On which occasion would a nurse can be charged with negligence?
- A. Giving the patient the wrong medication.
- B. Giving competent care.
- C. Following standards of care.
- D. Communicating with another health team.
Correct Answer: A
Rationale: A nurse can be charged with negligence when they give the patient the wrong medication. Negligence in healthcare typically refers to a situation where a healthcare provider fails to provide a standard level of care, resulting in harm to the patient. Giving the wrong medication can lead to serious consequences for the patient, including adverse reactions, worsening of the condition, or even death. It is a clear violation of the duty of care that a nurse owes to their patients, and such a mistake can have legal and professional repercussions for the nurse.
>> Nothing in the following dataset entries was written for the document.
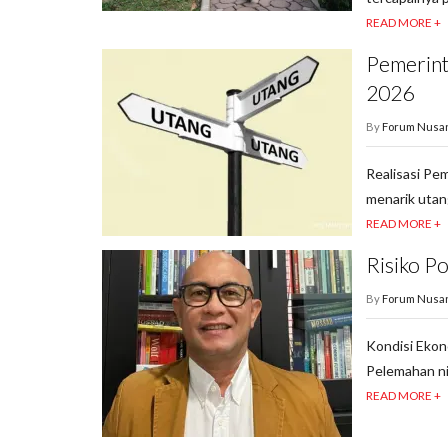
READ MORE +
Pemerint
2026
By
Forum Nusa
Realisasi Pe
menarik utang
READ MORE +
Risiko Po
By
Forum Nusa
Kondisi Ekon
Pelemahan ni
READ MORE +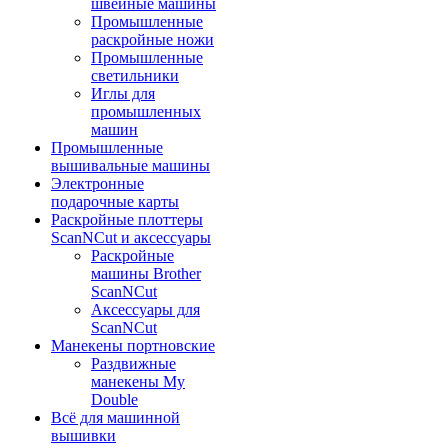
швейные машины
Промышленные
раскройные ножи
Промышленные
светильники
Иглы для
промышленных
машин
Промышленные
вышивальные машины
Электронные
подарочные карты
Раскройные плоттеры
ScanNCut и аксессуары
Раскройные
машины Brother
ScanNCut
Аксессуары для
ScanNCut
Манекены портновские
Раздвижные
манекены My
Double
Всё для машинной
вышивки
A postpartum client with a history of gestational diabetes expresses concern about managing blood sugar levels while breastfeeding. What nursing intervention should be prioritized to address the client's concerns?
- A. Educating the client about the importance of balanced nutrition and frequent monitoring of blood glucose levels
- B. Recommending insulin supplementation to maintain target blood sugar levels
- C. Encouraging the client to avoid breastfeeding to prevent fluctuations in blood sugar levels
- D. Referring the client to a dietitian for a specialized postpartum meal plan
Correct Answer: A
Rationale: Educating the client about the importance of balanced nutrition and frequent monitoring of blood glucose levels should be prioritized to address the client's concerns about managing blood sugar levels while breastfeeding. This intervention helps empower the client to make informed choices about her diet and monitor her blood sugar levels effectively. By focusing on balanced nutrition and regular blood glucose monitoring, the client can better manage her blood sugar levels during the postpartum period and while breastfeeding, reducing the risk of complications associated with gestational diabetes. It also promotes overall health and well-being for both the mother and the baby.